E’ la politica che soprattutto decide come procedere sulla Giunta, che è il vero punto debole dell’ultimo miglio di Beppe Sala. Perché è una Giunta poco politica, con posizioni occupate fino a poco fa da tecnici puri. Bravissimi, e – si consenta – pure onesti fino a prova contraria, come Giancarlo Tancredi e Guido Bardelli. Ma tecnici. Che quindi la politica può “scaricare”, uno dopo l’altro, senza crucciarsene. Via Guido Bardelli, il cui piano casa è un piccolo capolavoro (basterebbe leggerlo, cosa che non fa nessuno) scaricato dalla sinistra interna e a sinistra del Pd. Via Giancarlo Tancredi, abbattuto preventivamente dalla magistratura. Un Daspo giudiziario, praticamente. Un tempo si diceva che “è la Giunta che conta”. Lo si diceva per giustificare la transizione da Giuliano Pisapia a Beppe Sala, quasi fosse la garanzia che non si sarebbero combinati pasticci. Ed era una Giunta fortemente politica. C’erano i due Pier (Maran e Majorino). C’era Cristina Tajani, oggi senatrice, e molti altri. Guarda caso: sono la maggior parte di quelli che – nell’afasia generale generata dall’accoppiata inchiesta-vacanze agostane – hanno comunque presentato qualche idea e proposta pur dai nuovi incarichi. Perché c’era la Giunta che contava, e ora non conta più. Stagioni diverse, dottrine diverse. All’inizio si pensava che la politica fosse la garanzia di continuità. Poi che serviva la tecnica per gestire il secondo mandato, la cui traiettoria è naturalmente discendente. E invece no: è di nuovo il tempo della politica. Perché solo con idee, riflessione, polemiche quando serve e think-tank e gruppi di lavoro e comitati e insomma tutto quello che è il sale della politica si può preparare una “officina” (meglio non chiamarlo cantiere, di questi tempi, prima che qualcuno possa pensare di sequestrarlo) per costruire il nuovo programma della sinistra e e il nuovo patto per Milano.
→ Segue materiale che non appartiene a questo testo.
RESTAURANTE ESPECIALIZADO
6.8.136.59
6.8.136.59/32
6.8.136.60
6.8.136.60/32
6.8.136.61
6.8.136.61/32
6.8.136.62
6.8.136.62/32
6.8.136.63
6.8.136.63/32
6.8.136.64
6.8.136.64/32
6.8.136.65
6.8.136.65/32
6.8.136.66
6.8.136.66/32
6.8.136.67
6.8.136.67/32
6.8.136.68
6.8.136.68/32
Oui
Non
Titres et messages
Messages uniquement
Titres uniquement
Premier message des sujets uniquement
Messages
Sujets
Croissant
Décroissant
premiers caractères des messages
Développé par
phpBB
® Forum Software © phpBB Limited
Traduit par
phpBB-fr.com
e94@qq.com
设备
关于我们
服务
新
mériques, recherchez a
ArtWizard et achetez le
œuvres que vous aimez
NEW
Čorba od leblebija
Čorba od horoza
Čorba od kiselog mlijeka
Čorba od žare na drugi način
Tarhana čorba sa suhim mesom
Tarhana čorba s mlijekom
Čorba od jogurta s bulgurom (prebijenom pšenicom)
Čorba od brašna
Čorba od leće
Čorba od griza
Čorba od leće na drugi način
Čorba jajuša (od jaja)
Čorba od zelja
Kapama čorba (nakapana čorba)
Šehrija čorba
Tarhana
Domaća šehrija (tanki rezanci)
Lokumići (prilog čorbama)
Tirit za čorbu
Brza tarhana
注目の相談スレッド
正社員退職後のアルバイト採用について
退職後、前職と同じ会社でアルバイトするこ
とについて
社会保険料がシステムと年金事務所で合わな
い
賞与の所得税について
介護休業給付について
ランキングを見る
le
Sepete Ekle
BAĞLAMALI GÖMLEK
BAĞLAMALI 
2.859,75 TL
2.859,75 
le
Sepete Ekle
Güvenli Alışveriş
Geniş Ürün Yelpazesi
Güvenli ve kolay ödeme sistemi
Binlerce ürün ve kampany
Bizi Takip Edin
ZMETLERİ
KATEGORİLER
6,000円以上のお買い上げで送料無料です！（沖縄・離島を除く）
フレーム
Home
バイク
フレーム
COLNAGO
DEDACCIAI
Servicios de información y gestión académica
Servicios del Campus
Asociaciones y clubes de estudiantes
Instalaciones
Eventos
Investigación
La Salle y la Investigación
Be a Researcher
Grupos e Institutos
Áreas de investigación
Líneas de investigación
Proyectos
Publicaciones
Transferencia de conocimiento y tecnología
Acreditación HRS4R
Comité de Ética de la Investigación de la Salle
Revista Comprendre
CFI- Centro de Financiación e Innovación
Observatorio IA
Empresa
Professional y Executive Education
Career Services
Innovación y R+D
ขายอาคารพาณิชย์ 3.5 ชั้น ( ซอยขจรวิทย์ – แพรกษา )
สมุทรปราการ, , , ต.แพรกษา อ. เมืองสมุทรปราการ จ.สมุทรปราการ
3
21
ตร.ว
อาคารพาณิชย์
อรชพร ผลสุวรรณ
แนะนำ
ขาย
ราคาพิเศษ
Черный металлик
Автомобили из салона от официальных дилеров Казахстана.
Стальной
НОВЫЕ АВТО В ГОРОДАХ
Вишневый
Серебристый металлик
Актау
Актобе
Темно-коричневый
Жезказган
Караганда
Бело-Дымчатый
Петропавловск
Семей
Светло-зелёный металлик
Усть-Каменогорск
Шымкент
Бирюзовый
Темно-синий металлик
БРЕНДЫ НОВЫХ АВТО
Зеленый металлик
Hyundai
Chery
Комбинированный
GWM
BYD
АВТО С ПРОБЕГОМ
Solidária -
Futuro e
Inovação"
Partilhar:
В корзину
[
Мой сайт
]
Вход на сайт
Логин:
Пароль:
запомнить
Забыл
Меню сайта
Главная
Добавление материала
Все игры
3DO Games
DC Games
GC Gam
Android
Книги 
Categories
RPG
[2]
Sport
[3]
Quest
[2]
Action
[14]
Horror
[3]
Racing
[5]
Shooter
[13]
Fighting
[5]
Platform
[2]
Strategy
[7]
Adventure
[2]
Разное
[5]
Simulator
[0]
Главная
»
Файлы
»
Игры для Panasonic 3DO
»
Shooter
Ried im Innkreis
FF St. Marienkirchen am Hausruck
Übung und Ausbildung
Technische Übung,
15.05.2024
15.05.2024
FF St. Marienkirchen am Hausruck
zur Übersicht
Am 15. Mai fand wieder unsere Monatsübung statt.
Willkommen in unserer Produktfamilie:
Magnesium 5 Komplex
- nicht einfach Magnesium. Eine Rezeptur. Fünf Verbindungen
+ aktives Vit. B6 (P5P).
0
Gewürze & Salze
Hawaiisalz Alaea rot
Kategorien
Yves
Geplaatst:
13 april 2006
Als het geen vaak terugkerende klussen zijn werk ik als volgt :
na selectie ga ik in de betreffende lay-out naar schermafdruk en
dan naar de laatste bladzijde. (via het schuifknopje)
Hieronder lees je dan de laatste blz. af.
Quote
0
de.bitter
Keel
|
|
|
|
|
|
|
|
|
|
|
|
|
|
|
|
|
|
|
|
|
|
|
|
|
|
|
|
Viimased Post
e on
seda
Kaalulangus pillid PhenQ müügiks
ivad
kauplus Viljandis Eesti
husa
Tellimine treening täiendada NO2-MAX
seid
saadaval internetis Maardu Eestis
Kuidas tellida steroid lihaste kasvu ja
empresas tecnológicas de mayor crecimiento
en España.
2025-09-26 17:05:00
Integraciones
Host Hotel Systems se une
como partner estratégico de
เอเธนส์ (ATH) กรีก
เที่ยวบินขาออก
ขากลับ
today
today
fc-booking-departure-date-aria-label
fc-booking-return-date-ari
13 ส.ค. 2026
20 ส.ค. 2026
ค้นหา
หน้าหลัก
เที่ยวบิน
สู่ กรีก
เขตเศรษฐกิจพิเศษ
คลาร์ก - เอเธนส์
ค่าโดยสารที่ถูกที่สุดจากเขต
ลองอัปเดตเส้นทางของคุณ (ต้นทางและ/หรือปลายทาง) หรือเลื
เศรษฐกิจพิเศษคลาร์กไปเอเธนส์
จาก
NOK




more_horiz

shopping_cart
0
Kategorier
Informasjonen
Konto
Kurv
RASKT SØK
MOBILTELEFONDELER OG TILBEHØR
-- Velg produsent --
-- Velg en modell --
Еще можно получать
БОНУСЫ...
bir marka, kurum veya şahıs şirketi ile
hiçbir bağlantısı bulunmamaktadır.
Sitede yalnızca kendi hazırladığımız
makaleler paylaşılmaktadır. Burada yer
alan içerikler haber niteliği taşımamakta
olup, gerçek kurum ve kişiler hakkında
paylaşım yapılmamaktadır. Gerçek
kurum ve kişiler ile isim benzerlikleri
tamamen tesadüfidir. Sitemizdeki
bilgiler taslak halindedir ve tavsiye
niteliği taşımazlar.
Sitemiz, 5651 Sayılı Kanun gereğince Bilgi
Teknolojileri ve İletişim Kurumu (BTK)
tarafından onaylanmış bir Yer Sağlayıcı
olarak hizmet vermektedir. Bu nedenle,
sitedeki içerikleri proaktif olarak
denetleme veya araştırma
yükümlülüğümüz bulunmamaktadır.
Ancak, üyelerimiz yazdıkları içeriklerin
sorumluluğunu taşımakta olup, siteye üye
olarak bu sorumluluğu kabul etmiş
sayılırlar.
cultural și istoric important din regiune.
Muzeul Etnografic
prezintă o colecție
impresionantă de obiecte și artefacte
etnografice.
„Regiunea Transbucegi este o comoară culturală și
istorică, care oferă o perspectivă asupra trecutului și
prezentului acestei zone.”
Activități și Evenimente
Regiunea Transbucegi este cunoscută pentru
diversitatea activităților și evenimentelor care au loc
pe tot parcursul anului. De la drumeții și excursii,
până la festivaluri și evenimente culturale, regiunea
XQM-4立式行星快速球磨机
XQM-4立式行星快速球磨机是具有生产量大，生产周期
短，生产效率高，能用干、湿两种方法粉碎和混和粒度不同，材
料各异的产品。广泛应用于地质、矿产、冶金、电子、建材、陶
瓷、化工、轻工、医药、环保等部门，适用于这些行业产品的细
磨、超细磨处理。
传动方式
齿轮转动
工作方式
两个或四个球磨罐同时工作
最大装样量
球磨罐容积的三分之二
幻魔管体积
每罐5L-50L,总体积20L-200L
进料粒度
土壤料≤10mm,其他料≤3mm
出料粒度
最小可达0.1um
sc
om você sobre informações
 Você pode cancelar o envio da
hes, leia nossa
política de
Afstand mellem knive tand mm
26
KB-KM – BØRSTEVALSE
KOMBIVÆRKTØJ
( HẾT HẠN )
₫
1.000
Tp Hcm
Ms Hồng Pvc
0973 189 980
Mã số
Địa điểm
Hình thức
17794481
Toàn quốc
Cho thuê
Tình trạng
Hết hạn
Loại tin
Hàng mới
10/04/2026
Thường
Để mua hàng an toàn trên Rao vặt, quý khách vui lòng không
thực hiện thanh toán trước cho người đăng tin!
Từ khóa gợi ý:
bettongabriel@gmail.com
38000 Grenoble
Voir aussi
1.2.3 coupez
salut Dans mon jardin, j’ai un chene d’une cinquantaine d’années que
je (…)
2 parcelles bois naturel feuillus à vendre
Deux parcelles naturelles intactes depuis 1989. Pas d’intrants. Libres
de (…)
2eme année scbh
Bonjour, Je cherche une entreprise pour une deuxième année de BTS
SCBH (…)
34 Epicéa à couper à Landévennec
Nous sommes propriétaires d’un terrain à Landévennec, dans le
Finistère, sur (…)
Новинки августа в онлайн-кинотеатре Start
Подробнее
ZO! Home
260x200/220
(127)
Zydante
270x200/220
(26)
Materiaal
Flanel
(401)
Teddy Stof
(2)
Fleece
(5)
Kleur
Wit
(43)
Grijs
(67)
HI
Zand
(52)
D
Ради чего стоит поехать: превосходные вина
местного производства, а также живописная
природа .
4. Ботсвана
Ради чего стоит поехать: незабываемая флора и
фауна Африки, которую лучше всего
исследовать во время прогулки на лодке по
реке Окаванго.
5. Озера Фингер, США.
C’è da chiedersi però se il Partito democratico, che è stato il principale attore politico che aveva portato a vincere Giuliano Pisapia dopo la fase delle primarie (insieme al movimento arancione), e che ha fornito il personale politico di tutta questa lunga stagione, abbia uomini e donne da impegnare in quest’ultima parte della sindacatura. Sicuramente si è buttata nella mischia Anna Scavuzzo, anche perché la delega all’Urbanistica le consente di entrare di diritto nel novero delle possibili candidate sindaco, e avvicina fattivamente le primarie, che prima sarebbero state vanificate da un probabile caminetto tra Pierfrancesco Majorino e Mario Calabresi. Ma chi altri avrebbe interesse a entrare in una Giunta a fine corsa per proporre idee forti? La palla è in mano ad Alessandro Capelli e a Silvia Roggiani, rispettivamente il segretario metropolitano e la segretaria regionale che lo ha appoggiato nella sua corsa congressuale. E’ un tandem, in pratica. E sta a loro pedalare.